Limited studies exist evaluating the multidisciplinary team (MDT) decision-making process and its outcomes. This study evaluates the MDT determination of the likelihood of child sexual abuse (CSA) and its association to the outcome of the child protective services (CPS) disposition. A retrospective cohort study of CSA patients was conducted. The MDT utilized an a priori Likert rating scale to determine the likelihood of abuse. Subjects were dichotomized into high versus low/intermediate likelihood of CSA as determined by the MDT. Clinical and demographic characteristics were compared based upon MDT and CPS decisions. Fourteen hundred twenty-two patients were identified.
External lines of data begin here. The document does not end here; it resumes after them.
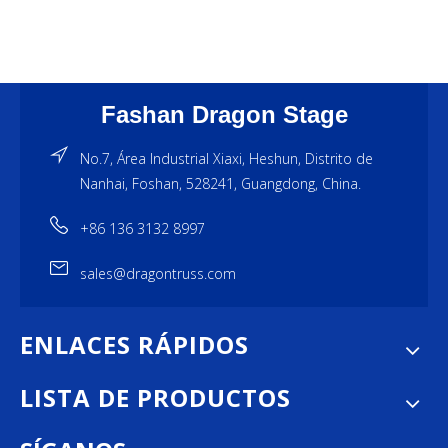
Fashan Dragon Stage
No.7, Área Industrial Xiaxi, Heshun, Distrito de
Nanhai, Foshan, 528241, Guangdong, China.
+86 136 3132 8997
sales@dragontruss.com
ENLACES RÁPIDOS
LISTA DE PRODUCTOS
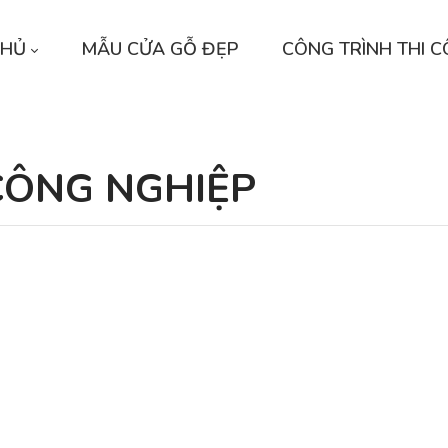
CHỦ
MẪU CỬA GỖ ĐẸP
CÔNG TRÌNH THI 
CÔNG NGHIỆP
A high likelihood for abuse was determined in 997 cases (70%). CPS substantiated or indicated the allegation of CSA in 789 cases (79%, Kappa 0.54). Any CSA disclosure, particularly moderate risk disclosure (AOR 59.3, 95% CI 26.50-132.80) or increasing total number of CSA disclosures (AOR 1.3, 95% CI 1.11-1.57), was independently associated with a high likelihood for abuse determination. Specific clinical features associated with discordant cases in which MDT determined high likelihood for abuse and CPS did not substantiate or indicate CSA included being white or providing a low risk CSA disclosure or other non-CSA disclosure. MDT determination regarding likelihood of abuse demonstrated moderate agreement to CPS disposition outcome. CSA disclosure is predictive of the MDT determination for high likelihood of CSA. Agreement between MDT determination and CPS protection decisions appear to be driven by the type of disclosures, highlighting the importance of the forensic interview in ensuring appropriate child protection plans.

译文

评估多学科团队 (MDT) 决策过程及其结果的研究有限。这项研究评估了MDT对儿童性虐待 (CSA) 可能性的确定及其与儿童保护服务 (CPS) 处置结果的关联。对CSA患者进行了回顾性队列研究。MDT使用先验的Likert等级量表来确定滥用的可能性。由MDT确定,将受试者分为CSA的高可能性与低/中可能性。根据MDT和CPS决策比较了临床和人口统计学特征。确定了142名患者。在997情况下确定了滥用的可能性很高 (70%)。CPS在789案件中证实或表明了CSA的指控 (79%,Kappa 0.54)。任何CSA披露,特别是中等风险披露 (AOR 59.3,95% CI 26.50-132.80) 或CSA披露总数不断增加 (AOR 1.3,95% CI 1.11-1.57),与滥用确定的高可能性独立相关。与不一致的病例相关的特定临床特征,其中MDT确定了滥用的高可能性,而CPS并未证实或表明CSA包括白人或提供低风险CSA披露或其他非CSA披露。关于滥用可能性的MDT确定显示出对CPS处置结果的中等一致性。CSA披露可预测MDT确定CSA的高可能性。MDT确定与CPS保护决定之间的协议似乎是由披露类型驱动的,这突显了法医面谈在确保适当的儿童保护计划中的重要性。